---------- MATERIAL FOR THIS TASK ----------

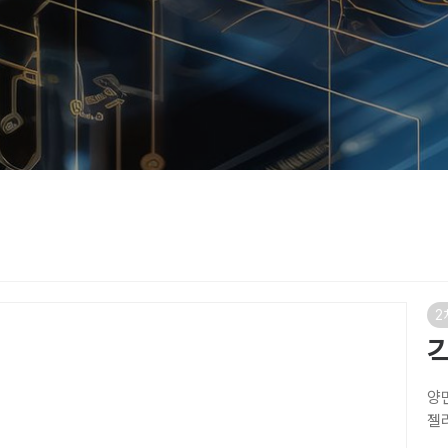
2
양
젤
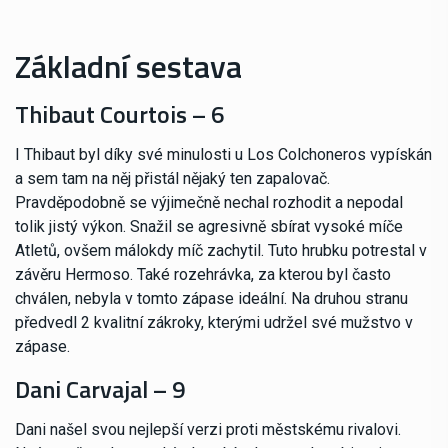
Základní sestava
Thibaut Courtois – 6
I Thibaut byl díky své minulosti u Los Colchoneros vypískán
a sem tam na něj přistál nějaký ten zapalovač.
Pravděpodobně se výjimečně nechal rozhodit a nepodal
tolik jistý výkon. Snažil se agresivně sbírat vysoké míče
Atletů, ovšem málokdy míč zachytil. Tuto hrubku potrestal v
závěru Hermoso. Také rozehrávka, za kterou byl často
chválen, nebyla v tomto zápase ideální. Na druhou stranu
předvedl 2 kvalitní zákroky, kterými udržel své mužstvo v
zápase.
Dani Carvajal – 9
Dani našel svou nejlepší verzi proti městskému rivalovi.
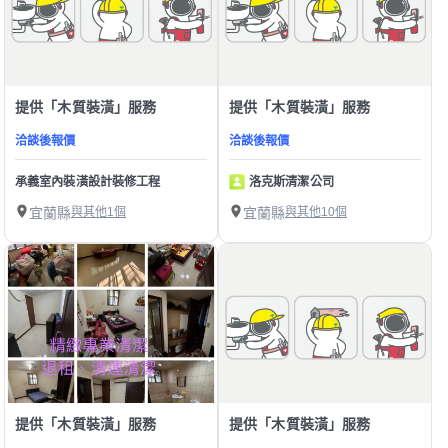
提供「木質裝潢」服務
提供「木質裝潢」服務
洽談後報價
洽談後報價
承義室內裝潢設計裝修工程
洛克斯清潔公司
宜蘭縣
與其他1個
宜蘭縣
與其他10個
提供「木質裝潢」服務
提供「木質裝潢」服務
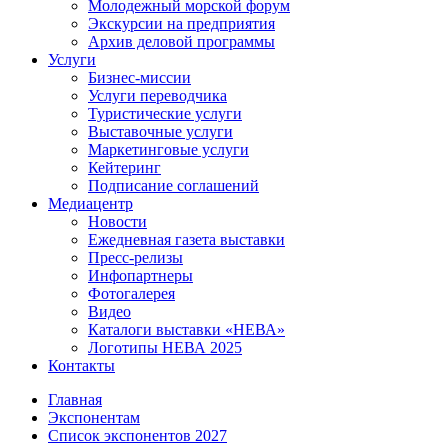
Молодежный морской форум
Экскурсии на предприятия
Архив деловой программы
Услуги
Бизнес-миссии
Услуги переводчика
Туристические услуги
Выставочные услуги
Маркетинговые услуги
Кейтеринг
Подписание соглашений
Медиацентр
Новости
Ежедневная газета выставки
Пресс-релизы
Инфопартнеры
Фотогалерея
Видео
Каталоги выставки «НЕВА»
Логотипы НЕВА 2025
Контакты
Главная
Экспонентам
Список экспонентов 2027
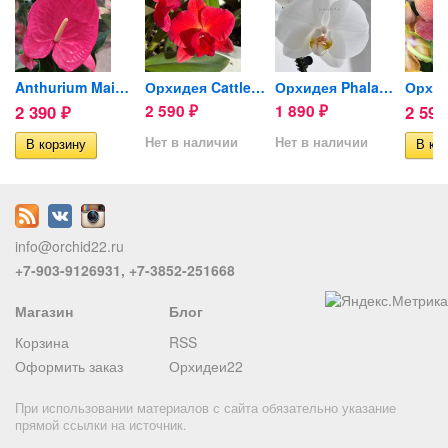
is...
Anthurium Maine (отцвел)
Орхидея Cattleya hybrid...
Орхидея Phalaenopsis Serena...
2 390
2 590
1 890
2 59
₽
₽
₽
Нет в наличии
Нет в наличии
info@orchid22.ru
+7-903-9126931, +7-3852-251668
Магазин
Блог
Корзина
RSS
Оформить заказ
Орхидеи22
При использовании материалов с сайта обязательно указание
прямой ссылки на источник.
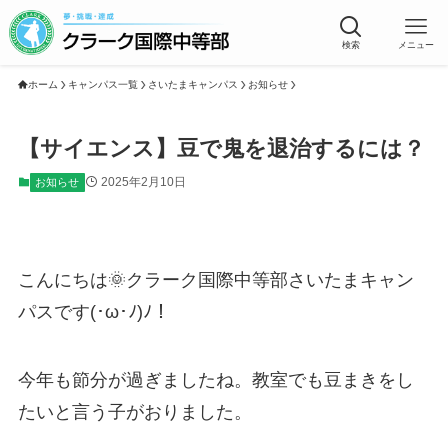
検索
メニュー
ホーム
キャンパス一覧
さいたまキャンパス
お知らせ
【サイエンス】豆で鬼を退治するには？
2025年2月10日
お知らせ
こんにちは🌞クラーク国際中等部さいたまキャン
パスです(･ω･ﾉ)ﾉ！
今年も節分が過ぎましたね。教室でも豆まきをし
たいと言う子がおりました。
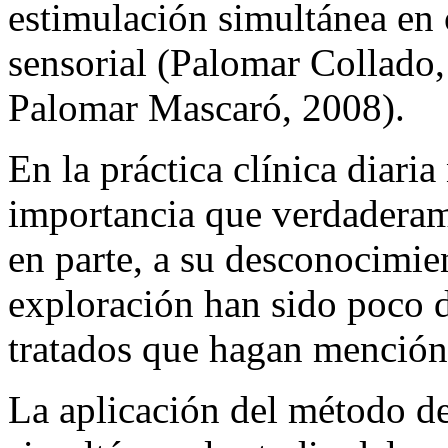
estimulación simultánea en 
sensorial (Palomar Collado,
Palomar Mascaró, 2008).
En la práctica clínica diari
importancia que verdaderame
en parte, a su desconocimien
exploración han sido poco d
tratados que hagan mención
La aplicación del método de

----------
---------- MATERIAL FOR THIS TASK ----------

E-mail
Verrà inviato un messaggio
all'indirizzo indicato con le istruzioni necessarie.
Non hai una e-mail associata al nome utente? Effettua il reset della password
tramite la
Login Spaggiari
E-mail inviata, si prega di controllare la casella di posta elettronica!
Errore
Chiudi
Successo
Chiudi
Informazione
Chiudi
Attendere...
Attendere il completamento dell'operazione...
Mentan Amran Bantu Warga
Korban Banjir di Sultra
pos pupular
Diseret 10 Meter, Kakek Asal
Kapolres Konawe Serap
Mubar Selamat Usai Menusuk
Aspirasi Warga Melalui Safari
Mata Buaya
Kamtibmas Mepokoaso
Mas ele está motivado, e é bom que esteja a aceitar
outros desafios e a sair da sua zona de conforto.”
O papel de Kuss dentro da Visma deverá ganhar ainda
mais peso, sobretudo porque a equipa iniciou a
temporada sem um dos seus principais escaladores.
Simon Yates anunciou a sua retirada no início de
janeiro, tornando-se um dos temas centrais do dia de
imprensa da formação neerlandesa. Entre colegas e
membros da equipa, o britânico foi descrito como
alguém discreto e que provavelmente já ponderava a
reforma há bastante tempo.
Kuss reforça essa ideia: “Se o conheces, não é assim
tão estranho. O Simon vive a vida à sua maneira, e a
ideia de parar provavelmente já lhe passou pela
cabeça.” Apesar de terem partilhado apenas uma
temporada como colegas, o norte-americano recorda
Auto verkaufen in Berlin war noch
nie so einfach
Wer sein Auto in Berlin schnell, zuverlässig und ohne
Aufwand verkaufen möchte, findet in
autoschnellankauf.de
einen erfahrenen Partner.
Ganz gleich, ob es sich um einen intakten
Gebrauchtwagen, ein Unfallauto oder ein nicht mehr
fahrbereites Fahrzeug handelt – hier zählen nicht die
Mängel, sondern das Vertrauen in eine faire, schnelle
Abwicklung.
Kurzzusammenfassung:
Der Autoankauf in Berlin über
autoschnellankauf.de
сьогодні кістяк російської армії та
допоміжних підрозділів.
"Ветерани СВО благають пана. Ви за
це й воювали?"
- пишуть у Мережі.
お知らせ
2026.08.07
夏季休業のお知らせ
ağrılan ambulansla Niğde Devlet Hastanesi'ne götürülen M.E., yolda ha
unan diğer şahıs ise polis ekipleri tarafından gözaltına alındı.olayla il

----------

TASK DETAILS: Check each line of the data for "Thibaut". Copy the lines where it turns up.

TASK RESULT:
Thibaut Courtois – 6
I Thibaut byl díky své minulosti u Los Colchoneros vypískán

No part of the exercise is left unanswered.